Dice Marcelo Scalona en la contratapa que “hay dos tradiciones que circulan en su poesía y que suelen alumbrar un lenguaje tan expresivo como demoledor y lírico; un registro callejero, salvaje, social, una poesía que empieza en los oídos, los ojos, la piel y donde el eros se vincula con la injusticia y la marginalidad… El otro tono es el desastre”.
Estas son las características que encontramos efectivamente en estos versos, que dan cuenta de un derrumbamiento, una caída, y que con esos escombros da vida precisamente a lo poético. “El sol come las persianas, / gira en mi trago, todo en la casa / es la nada sin red. // Querías ver la luna: / acá, mi vida / es todo paredón de los chinos, / casitas y poco cielo. // Las calles vacías, intensas / amarillas, bipolar, musicalizadas. // Tablada habla todos los idiomas, / no le falta nada / solo vos que no llegás”.
Un tono urbano, confesional, es el que ha elegido Erika Arístides –que además de poeta es actriz y trabaja en el campo de la cultura como productora– para su primera obra en solitario –había participado ya en antologías–, donde admite que la lleva “la inmensidad puesta en las sombras", que ni los gorriones vienen a buscarla, pero que atisba también con una mirada lírica que “en mi ventana / los cables atraviesan las nubes / ahorcando el cielo”. En un texto inicial, que podría ser también el cierre o epílogo, se esboza una puerta que se abre a pesar de esas nubes que ahorcan. “Pero, hay un momento que no se puede describir, ese en que es posible sentir otros aromas.
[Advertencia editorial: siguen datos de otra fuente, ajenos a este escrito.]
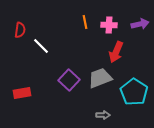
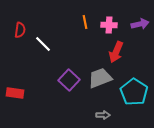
white line: moved 2 px right, 2 px up
red rectangle: moved 7 px left; rotated 18 degrees clockwise
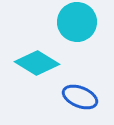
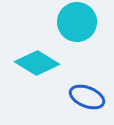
blue ellipse: moved 7 px right
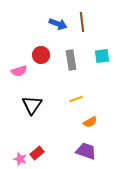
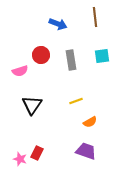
brown line: moved 13 px right, 5 px up
pink semicircle: moved 1 px right
yellow line: moved 2 px down
red rectangle: rotated 24 degrees counterclockwise
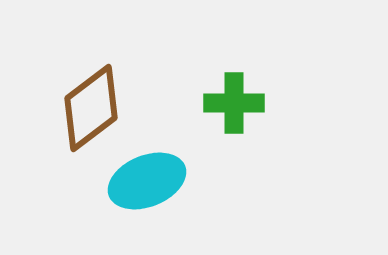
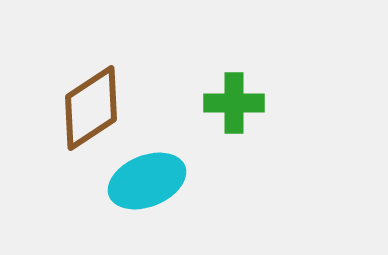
brown diamond: rotated 4 degrees clockwise
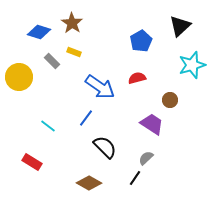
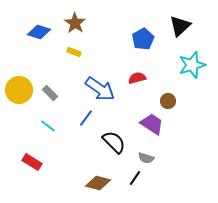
brown star: moved 3 px right
blue pentagon: moved 2 px right, 2 px up
gray rectangle: moved 2 px left, 32 px down
yellow circle: moved 13 px down
blue arrow: moved 2 px down
brown circle: moved 2 px left, 1 px down
black semicircle: moved 9 px right, 5 px up
gray semicircle: rotated 119 degrees counterclockwise
brown diamond: moved 9 px right; rotated 15 degrees counterclockwise
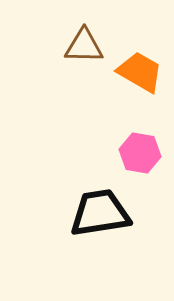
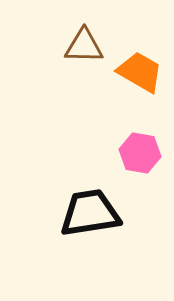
black trapezoid: moved 10 px left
Y ya no importa el que se ha llevado en la piel, sino alcanzar otro”.
Germán Roffler, aparte de músico –cancionista, compositor y arreglador; con cuatro discos editados, Simple y Aire con el grupo La Maderita y Soles azules a secas y Túneles en solitario– es poeta y si bien dice que publica su “casi primer libro” con Hipopótamo, lo cierto es que además de participar en diversas antologías, debutó en un lejano año 2000 con Mientras miro gotear la noche.
Los poemas de Hipopótamo dan cuenta de cierta extrañeza posmoderna en la que aún es posible entrever un sujeto, y que ese sujeto reflexione e intente discernir lo poético en esa atmósfera confusa. “Hay una franja del dolor que hay que atravesar / que es como cruzar un hipopótamo en el camino. // Minutos que pueden ser extensos / como el tiempo mismo”.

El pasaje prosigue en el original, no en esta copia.